Anyway, right now I'm about to run out of space on my 1TB external USB, 
and I'm tired of it.  One 4TB RAID should hold me for a while.  And the 
ability to move to 12TB is a big plus.  And there will likely be 
larger-than-1TB drives in the future, which would give me drastically 
larger capacity later on.

One thing I'm still trying to work out is how to set the disklabel drive 
parameters for a RAID.  What is the RPM of a RAID?  How does one 
determine a physical sector count for a virtual disk?

> I could have gone multi core, gigabit etc... But I cant even saturate
> 2 x 100 Mb/s links. That way I stay completely in the domain of stuff
> you can get for almost free (100Mb cisco switches, P4 pcs, etc).

Like I said, I already have switch capacity.  I doubt I need the 
capacity afforded by a multi-core box right now, but it would be nice to 
have some headroom.  In all likelyhood, I'll end up going with a single 
dual-core Opteron now, though.  It's less than half the cost.

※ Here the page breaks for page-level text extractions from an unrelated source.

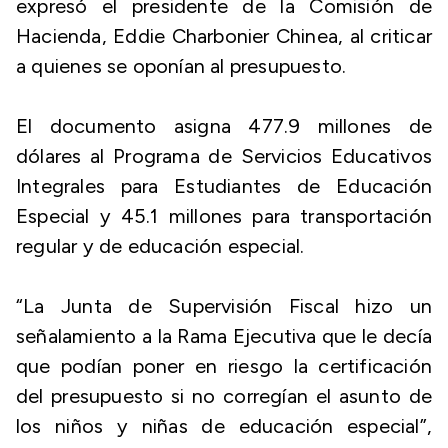
expresó el presidente de la Comisión de
Hacienda, Eddie Charbonier Chinea, al criticar
a quienes se oponían al presupuesto.
El documento asigna 477.9 millones de
dólares al Programa de Servicios Educativos
Integrales para Estudiantes de Educación
Especial y 45.1 millones para transportación
regular y de educación especial.
“La Junta de Supervisión Fiscal hizo un
señalamiento a la Rama Ejecutiva que le decía
que podían poner en riesgo la certificación
del presupuesto si no corregían el asunto de
los niños y niñas de educación especial”,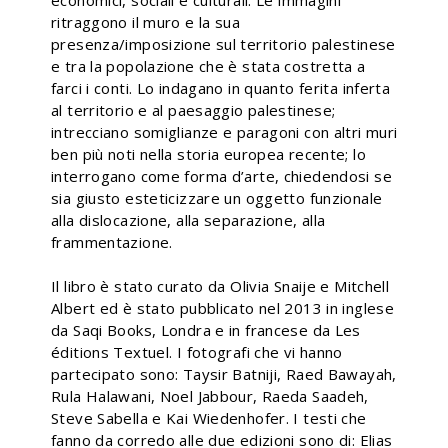
economici, sociali e culturali. Le immagini
ritraggono il muro e la sua
presenza/imposizione sul territorio palestinese
e tra la popolazione che è stata costretta a
farci i conti. Lo indagano in quanto ferita inferta
al territorio e al paesaggio palestinese;
intrecciano somiglianze e paragoni con altri muri
ben più noti nella storia europea recente; lo
interrogano come forma d’arte, chiedendosi se
sia giusto esteticizzare un oggetto funzionale
alla dislocazione, alla separazione, alla
frammentazione.
Il libro è stato curato da Olivia Snaije e Mitchell
Albert ed è stato pubblicato nel 2013 in inglese
da Saqi Books, Londra e in francese da Les
éditions Textuel. I fotografi che vi hanno
partecipato sono: Taysir Batniji, Raed Bawayah,
Rula Halawani, Noel Jabbour, Raeda Saadeh,
Steve Sabella e Kai Wiedenhofer. I testi che
fanno da corredo alle due edizioni sono di: Elias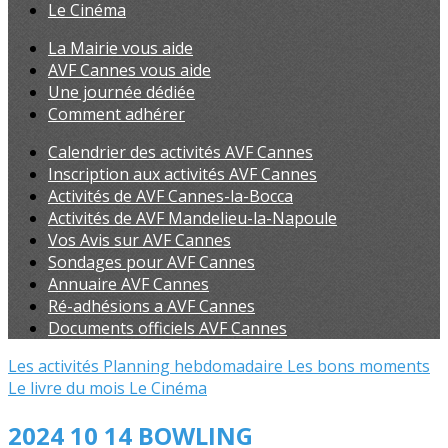
Le Cinéma
La Mairie vous aide
AVF Cannes vous aide
Une journée dédiée
Comment adhérer
Calendrier des activités AVF Cannes
Inscription aux activités AVF Cannes
Activités de AVF Cannes-la-Bocca
Activités de AVF Mandelieu-la-Napoule
Vos Avis sur AVF Cannes
Sondages pour AVF Cannes
Annuaire AVF Cannes
Ré-adhésions a AVF Cannes
Documents officiels AVF Cannes
Les activités
Planning hebdomadaire
Les bons moments
Le livre du mois
Le Cinéma
2024 10 14 BOWLING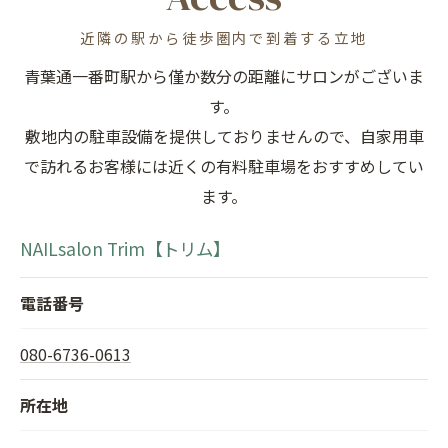
近隣の駅から徒歩圏内で到着する立地
青葉通一番町駅から僅か数分の距離にサロンがございま
す。
敷地内の駐車設備を提供しておりませんので、自家用車
で訪れるお客様には近くの有料駐車場をおすすめしてい
ます。
NAILsalon Trim【トリム】
電話番号
080-6736-0613
所在地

The main cost I will be dealing with will be the ~$1250 for the first 
five drives.

> With Nexenta, Solaris SXCE 81 or Solaris SXDE4 (1/08), you also get
> CIFS beside of NFS on your ZFS filesystem, so visitors with their
> windows based laptops can also play music or movies that I store on
> the NAS.

That's the whole point.  8-)

I'm centralizing my home directory storage and my media file storage.